We can also note, if only in passing, that the heads of top labs are forecasting fully general AI within a few years. In February 2024, Google DeepMind CEO Demis Hassabis predicted “AGI-like systems” by around 2030. Even Yann LeCun, Chief AI Scientist at Meta and often seen as a skeptic or par-human AI, said in October 2024:
I said that reaching Human-Level AI “will take several years if not a decade.”
[OpenAI CEO] Sam Altman says “several thousand days” which is at least 2000 days (6 years) or perhaps 3000 days (9 years).
So we’re not in disagreement.
But I think the distribution has a long tail: it could take much longer than that. In AI, it almost always takes longer.
In any case, it’s not going to be in the next year or two.

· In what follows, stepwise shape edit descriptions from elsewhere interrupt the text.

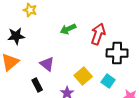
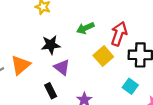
black star: (16, 36) -> (51, 45), moved
yellow square: (83, 76) -> (103, 56), moved

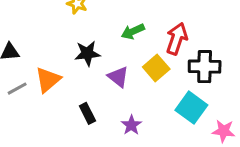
purple triangle: (62, 67) -> (118, 77), moved
cyan square: (130, 86) -> (191, 108), size x1.5

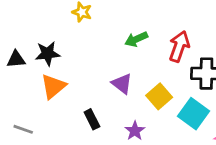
black star: (87, 53) -> (48, 54), moved
yellow square: (156, 68) -> (159, 96), moved
gray line: (17, 89) -> (23, 129), moved, turned 48

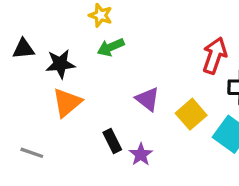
green arrow: (136, 39) -> (111, 47), moved
black triangle: (16, 59) -> (23, 49), moved
purple star: (135, 131) -> (141, 154), moved

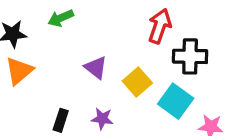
black rectangle: (112, 141) -> (61, 120), moved, turned 45
purple star: (141, 154) -> (102, 119), moved, turned -30

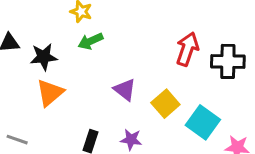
black cross: (190, 56) -> (228, 61), moved

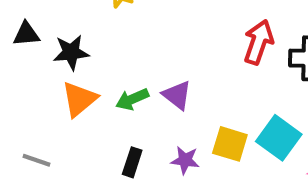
green arrow: (90, 41) -> (132, 99), moved
yellow square: (165, 104) -> (230, 144), moved, turned -32

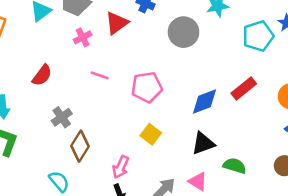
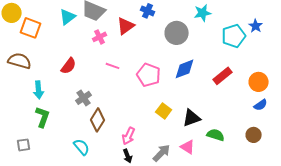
pink pentagon: (147, 87) -> (149, 75), turned 30
blue diamond: (204, 102) -> (185, 69), moved
yellow square: (151, 134) -> (164, 111), moved

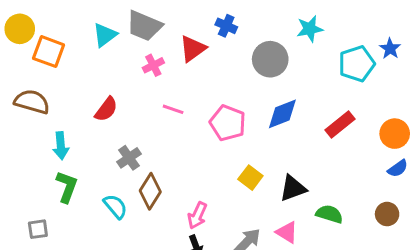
cyan semicircle: (82, 147) -> (115, 206), moved

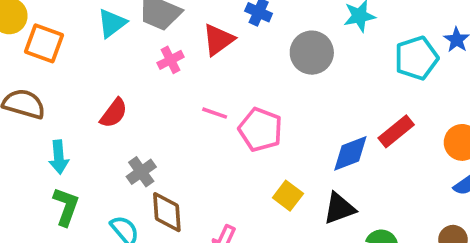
pink line: (173, 109) -> (215, 113), moved
blue diamond: (282, 114) -> (350, 153), moved
brown diamond: (150, 191) -> (167, 212), turned -36

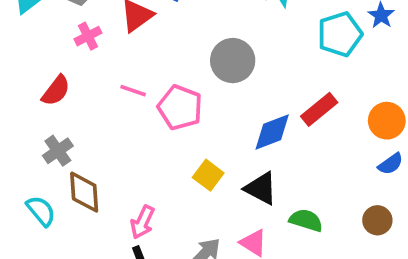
gray circle: (312, 53) -> (233, 61), moved
red semicircle: (114, 113) -> (56, 91), moved
black triangle: (339, 208) -> (261, 188), turned 48

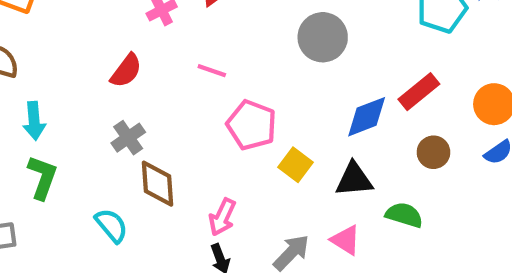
pink pentagon: (180, 108) -> (252, 125), moved
black triangle: (261, 188) -> (354, 179), turned -33
cyan semicircle: (41, 211) -> (111, 225), moved
brown circle: (377, 220) -> (433, 152), moved

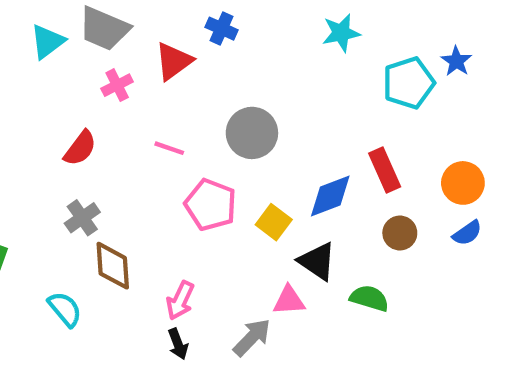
gray circle: (323, 37) -> (252, 133), moved
red rectangle: (419, 92) -> (385, 170), turned -75
yellow square: (295, 165) -> (274, 222), moved
black triangle: (354, 179) -> (317, 261), turned 39
pink triangle: (346, 240) -> (289, 300), moved, turned -36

This particular line of evidence seems weaker from our perspective. On their own, we don’t put much weight on lab heads’ public predictions — labs can always hype their product. However, it seems worth noting that companies are speaking in terms of 5- or 10-year timelines, rather than 20- or 50-year ones; and it seems worth noting that even LeCun is in this boat.
Our own evaluation, while uncertain, largely agrees with these assessments. ASI may or may not be built with methods that resemble modern LLMs; but researchers are pursuing novel methods as well as efforts to scale LLMs.
As effort and funding scales up, it becomes likelier that someone will succeed, whether or not the world is equipped to survive ASI.